Marivaux is either turning over in his grave or applauding this  audacious   90 minute  retelling of his romantic comedy.  The   story  involves the duplicitous couplings and mistaken identities of a pair of high- bred aristocrats pretending to be low-bred servants.  Of course the social order is compromised, and what we have here  is a kind of gallic  l’abbe Downton  with guffaws.

Orgon  (William Webster) has told his headstrong  daughter,  Sylvia (Trish Lindstrom)  that he will not consent to her arranged marriage to  Dorante  (Harry Judge) if she doesn’t like the guy.   So   Sylvia pretends to be her maid  Lisette,  (Gemma James Smith)  in order to check out her suitor from a distance. And   Lisette pretends to be Sylvia.  Adding to the confusion, is the fact that   Dorante, too,  switches roles with his valet,  Arlequino   (Gil Garratt).  The servants, too, discover a mutual   attraction for each   other, but of course no one can  disclose  their true identities  until the their respective relationships are sorted out.  Will love prevail?

The action takes place in  a  highly  stylized  mirrored drawing room of a French Chateau  designed by Anick La Bissonniere.

Actors zip in and out of doors,   making their entrances and exits in spectacular fashion,  - none more spectacular than Gil  Garratt’s  campy   Arlequino.   Garrett upstages everyone with his rubber-kneed antics.

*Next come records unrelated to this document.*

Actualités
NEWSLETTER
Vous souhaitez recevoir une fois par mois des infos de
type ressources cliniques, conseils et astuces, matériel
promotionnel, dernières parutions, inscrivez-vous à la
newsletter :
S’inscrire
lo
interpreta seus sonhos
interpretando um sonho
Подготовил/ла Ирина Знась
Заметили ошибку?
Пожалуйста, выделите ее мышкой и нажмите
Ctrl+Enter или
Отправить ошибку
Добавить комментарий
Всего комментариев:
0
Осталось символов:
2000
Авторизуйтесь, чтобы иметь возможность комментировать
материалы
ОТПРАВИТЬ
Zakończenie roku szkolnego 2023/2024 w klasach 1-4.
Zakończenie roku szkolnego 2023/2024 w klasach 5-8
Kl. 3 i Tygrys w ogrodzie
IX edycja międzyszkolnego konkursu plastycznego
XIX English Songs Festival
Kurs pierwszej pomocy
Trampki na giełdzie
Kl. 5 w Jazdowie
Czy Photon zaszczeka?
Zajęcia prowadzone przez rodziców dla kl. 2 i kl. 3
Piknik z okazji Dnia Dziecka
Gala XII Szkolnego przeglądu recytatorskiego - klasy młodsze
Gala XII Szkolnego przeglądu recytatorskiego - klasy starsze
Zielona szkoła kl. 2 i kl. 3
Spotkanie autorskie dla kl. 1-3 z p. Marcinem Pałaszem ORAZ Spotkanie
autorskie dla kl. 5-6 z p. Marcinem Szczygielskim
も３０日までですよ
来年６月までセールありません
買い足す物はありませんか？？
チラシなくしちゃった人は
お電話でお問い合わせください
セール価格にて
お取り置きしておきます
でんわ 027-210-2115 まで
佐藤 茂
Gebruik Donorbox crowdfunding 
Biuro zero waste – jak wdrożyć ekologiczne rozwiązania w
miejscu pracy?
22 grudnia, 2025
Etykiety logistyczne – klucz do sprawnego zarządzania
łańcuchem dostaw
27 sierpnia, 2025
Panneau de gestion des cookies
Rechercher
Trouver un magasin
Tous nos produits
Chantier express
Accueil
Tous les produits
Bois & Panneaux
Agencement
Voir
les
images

Gemma James Smith, with her pop-eyes, and admirable energy is no slouch at scene stealing either.  With a nod to the exaggerated   style of  Commedia dell’Arte, much of the hilarity in the chatty play is the pure slapstick.

Although the  goings on around  him are frenetic,  William Webster as  Orgon,  - who is in on the game of deception -  gets honest laughs with his solid delivery.   Zack Fraser rounds out the cast as Sylvia’s brother, Mario.  Feather boas and garish   costumes  clash with the lipstick red  walls , mirrored  set  and sparkling chandelier.  Bursts of sound   punctuate  scene changes, including Vivaldi’s highly appropriate  Gloria.

This Toronto-Montreal co-production   is  as bracing as a splash of Coca-Cola  in a glass of Chateau Lafitte Rothschild.   Purists may complain. It may not be to everyone’s taste.   But, hey, don’t knock it until you’ve tried it.